▶ Aim of the task: If the records below hold pictures, omit them, and print exactly the lines from the first line through the line containing "ننصح دائما العميل", inclusive.

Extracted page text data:
____
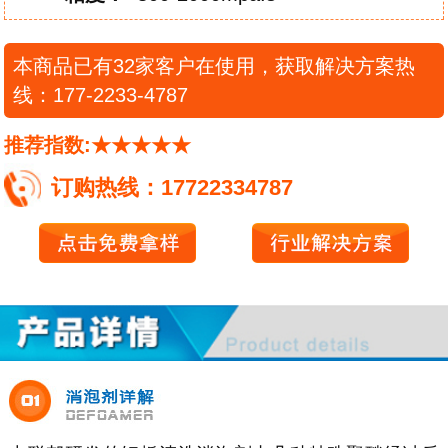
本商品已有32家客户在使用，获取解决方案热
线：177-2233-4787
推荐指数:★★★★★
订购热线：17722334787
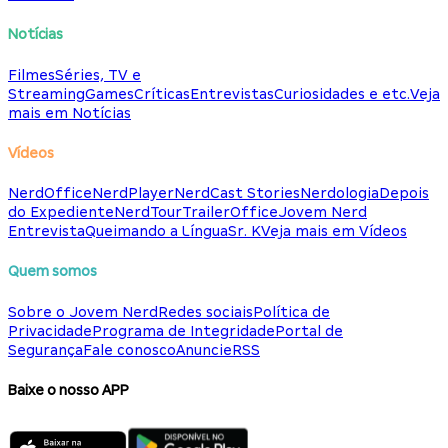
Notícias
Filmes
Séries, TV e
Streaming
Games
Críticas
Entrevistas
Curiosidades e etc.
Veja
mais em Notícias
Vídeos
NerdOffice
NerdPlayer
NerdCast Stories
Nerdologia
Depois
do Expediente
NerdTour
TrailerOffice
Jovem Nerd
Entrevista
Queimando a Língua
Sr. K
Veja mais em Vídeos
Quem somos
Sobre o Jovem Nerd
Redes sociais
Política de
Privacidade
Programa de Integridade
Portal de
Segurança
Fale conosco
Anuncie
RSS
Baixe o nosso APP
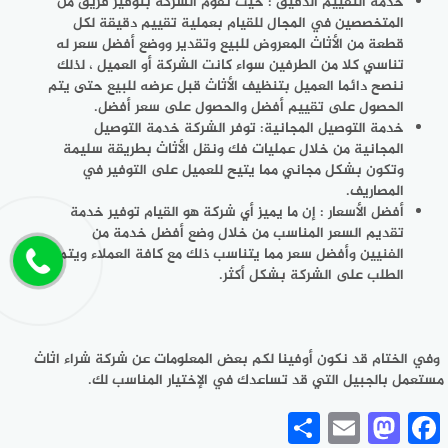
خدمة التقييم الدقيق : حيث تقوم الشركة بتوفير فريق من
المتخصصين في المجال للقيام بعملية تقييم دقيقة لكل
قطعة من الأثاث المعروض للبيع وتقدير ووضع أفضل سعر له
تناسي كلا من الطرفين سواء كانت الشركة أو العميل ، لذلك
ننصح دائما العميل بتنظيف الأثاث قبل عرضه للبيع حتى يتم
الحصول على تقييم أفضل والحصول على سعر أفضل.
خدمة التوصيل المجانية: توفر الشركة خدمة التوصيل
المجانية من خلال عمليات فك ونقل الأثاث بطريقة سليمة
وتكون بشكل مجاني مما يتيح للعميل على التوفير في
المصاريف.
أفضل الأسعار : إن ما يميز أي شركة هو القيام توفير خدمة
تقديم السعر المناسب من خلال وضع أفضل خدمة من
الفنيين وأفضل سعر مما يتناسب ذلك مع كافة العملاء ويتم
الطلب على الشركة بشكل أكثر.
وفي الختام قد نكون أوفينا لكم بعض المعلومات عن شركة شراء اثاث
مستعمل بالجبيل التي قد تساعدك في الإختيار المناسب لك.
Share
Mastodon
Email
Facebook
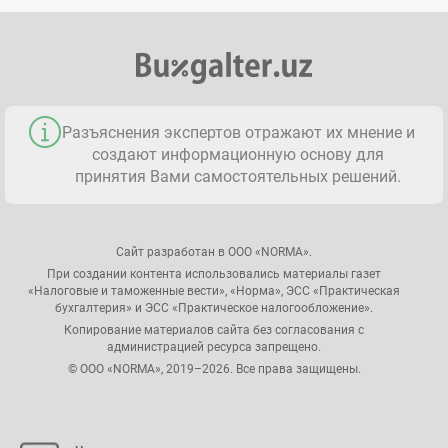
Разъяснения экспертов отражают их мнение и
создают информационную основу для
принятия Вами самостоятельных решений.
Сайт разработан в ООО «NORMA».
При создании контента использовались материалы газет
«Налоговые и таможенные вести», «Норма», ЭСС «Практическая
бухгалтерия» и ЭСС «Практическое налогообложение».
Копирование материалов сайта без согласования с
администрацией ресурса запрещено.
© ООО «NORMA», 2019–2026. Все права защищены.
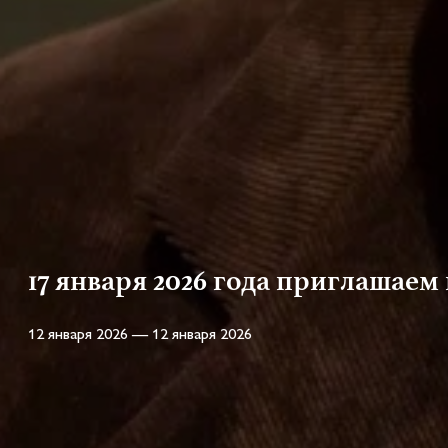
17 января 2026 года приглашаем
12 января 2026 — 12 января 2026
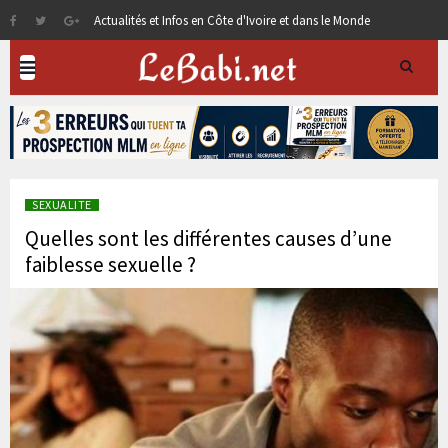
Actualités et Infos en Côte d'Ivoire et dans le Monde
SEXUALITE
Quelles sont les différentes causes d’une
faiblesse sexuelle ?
____
▶ Exercise result:
本商品已有32家客户在使用，获取解决方案热
线：177-2233-4787
推荐指数:★★★★★
订购热线：17722334787
Notícias
Filmes
Séries, TV e
Streaming
Games
Críticas
Entrevistas
Curiosidades e etc.
Veja
mais em Notícias
Vídeos
NerdOffice
NerdPlayer
NerdCast Stories
Nerdologia
Depois
do Expediente
NerdTour
TrailerOffice
Jovem Nerd
Entrevista
Queimando a Língua
Sr. K
Veja mais em Vídeos
Quem somos
Sobre o Jovem Nerd
Redes sociais
Política de
Privacidade
Programa de Integridade
Portal de
Segurança
Fale conosco
Anuncie
RSS
Baixe o nosso APP
خدمة التقييم الدقيق : حيث تقوم الشركة بتوفير فريق من
المتخصصين في المجال للقيام بعملية تقييم دقيقة لكل
قطعة من الأثاث المعروض للبيع وتقدير ووضع أفضل سعر له
تناسي كلا من الطرفين سواء كانت الشركة أو العميل ، لذلك
ننصح دائما العميل بتنظيف الأثاث قبل عرضه للبيع حتى يتم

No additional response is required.